Five different research groups at the Cold Spring Harbor Laboratory (CSHL) have come together and united their expertise to accelerate the rate of discovering cancer-related genes, which were then tested and confirmed on animals.
The end result of their combined efforts is a large-scale, rapid and cost-effective genetic screen. In a preliminary test, 13 new cancer tumor suppressors were discovered. These suppressors are genes that curb the movement of the cancer genes. Tumor suppressors are very crucial in cancer development; mostly in liver cancer, where it is unveiled that those people suffering from this illness, lack these suppressors.
Scott W. Lowe, Ph.D., a CSHL professor and a corresponding author of the study, states that these discoveries are a big leap forward in decoding cancer genetics, “and open up a host of new strategies to improve its diagnosis and treatment.”
Along with Lowe, other corresponding authors were Scott Powers, Ph.D., Director of the Human Cancer Genome Center at CSHL, and CSHL Professors Gregory J. Hannon, Ph.D., W. Richard McCombie, Ph.D., and Michael Wigler, Ph.D.
Cancer tumor suppressors are an important element of intracellular signaling networks that guard against uncontrolled cell proliferation. However, when DNA undergoes alterations like deletions or mutations of chromosomes, the benefits of these genes can be lost. Developed many years back in the Wigler laboratory, a highly efficient genome-sequencing technique has made it feasible to scan the genome of cancerous cells for deleted portions of chromosomes where the tumor suppressors are prone to reside.

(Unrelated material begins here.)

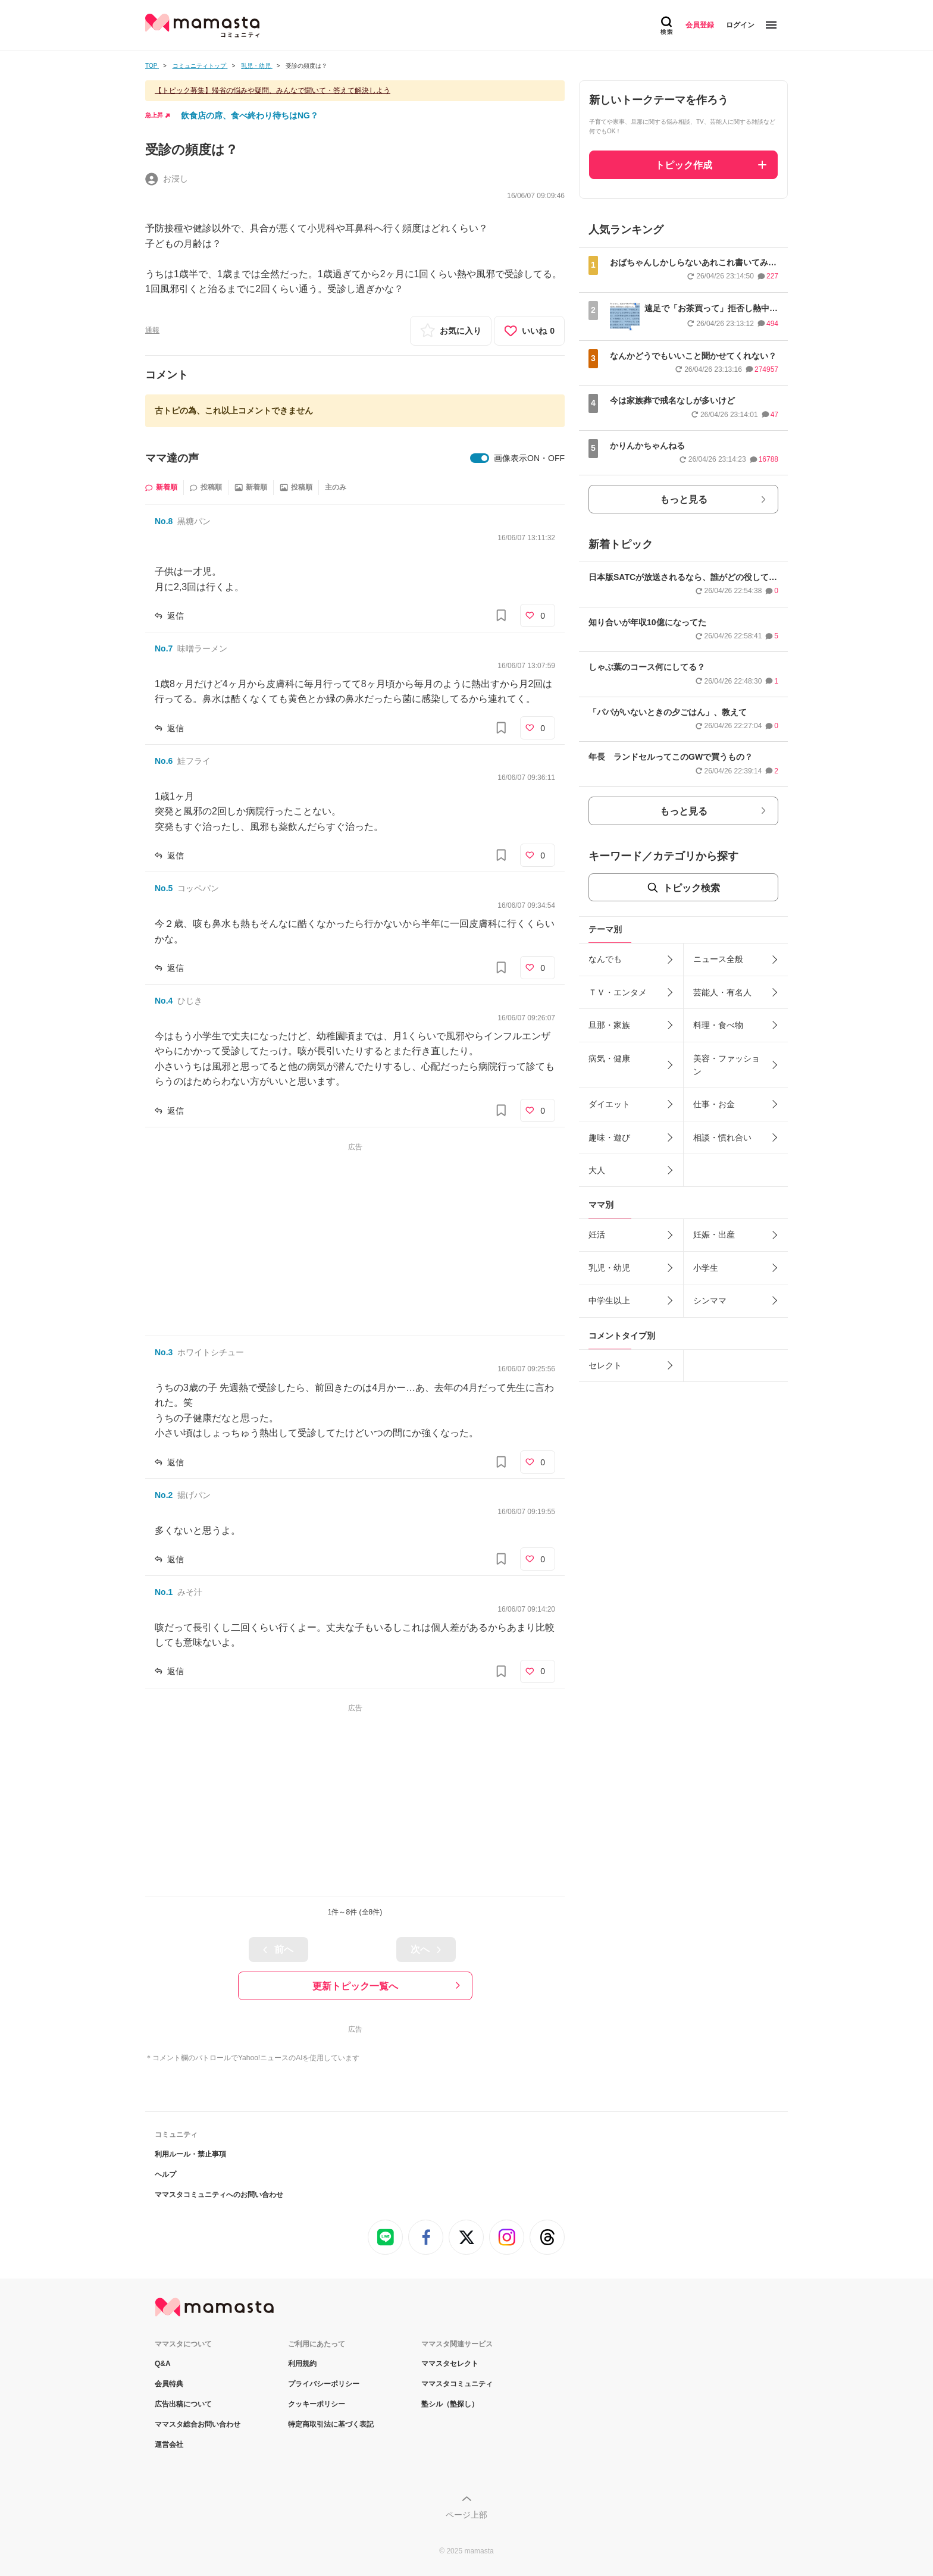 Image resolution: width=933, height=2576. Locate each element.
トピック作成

Dr. Powers had performed a genomic analysis of the human liver cancer samples. This formed the basis of the study’s combined effort. More than 100 patients’ liver cancers genomes were scanned, in order to form a list of deletions of chromosomal regions. These regions were assumed to be the location of almost all the missing tumor suppressor genes. This list was compared to the genome sequence of a normal human cell. The identities of around 300 genes within the deleted chromosomal segments were discovered. Chromosomal deletions can take place in innumerable neighboring genes and not only cancer related genes. The neighboring genes can accidentally get lost. Thus the researchers have to point out the tumor suppressors among the 300 genes. Powers says, “Genomic analysis of human tumors is important. But combining it with functional screening in mouse models is a notable step forward.”
The routine route of characterizing a gene’s function is to mutate it in mouse embryos. After that create lines of mice that are examined to check the mutation effects. However this routine was skipped by this team of researchers. To save time, the researchers mutated in the genome of adult mouse cells, and then re-injected these cells back into the adult mice.

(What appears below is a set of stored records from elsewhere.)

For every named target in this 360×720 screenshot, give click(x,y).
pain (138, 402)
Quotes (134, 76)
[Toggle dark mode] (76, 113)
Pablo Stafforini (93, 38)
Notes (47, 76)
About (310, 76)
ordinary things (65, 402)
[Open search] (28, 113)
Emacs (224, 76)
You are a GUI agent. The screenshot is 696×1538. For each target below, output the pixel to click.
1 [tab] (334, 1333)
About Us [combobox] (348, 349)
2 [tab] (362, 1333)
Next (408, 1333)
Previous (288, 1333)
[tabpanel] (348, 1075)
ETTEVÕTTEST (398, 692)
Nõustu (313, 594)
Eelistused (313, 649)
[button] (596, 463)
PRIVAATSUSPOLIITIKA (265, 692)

A new technique was introduced by Dr. Hannon, the RNA interference, where small RNA molecules are brought into cells in order to block off specific genes. This method was used by the team where they brought in stable mutations into the mouse cells through RNA interference (RNAi). RNA sequences that corresponded to all the deleted genes were taken from the RNAi collection from the Hannon lab.
Lowe says, “The nature of these new genes is not obvious and we wouldn’t have guessed their relationship to cancer if we hadn’t followed this approach. They may now allow us to make headway into poorly understood areas of cancer.”
The research team had isolated and studied the genetic material of the tumors and thus unveiled the identity of the silenced tumor suppressors. This technique revealed 13 new suppressor genes, most of which had not been earlier linked to cancer.
Before print, these findings were published online. At a later date, they have been published in the Cell issue.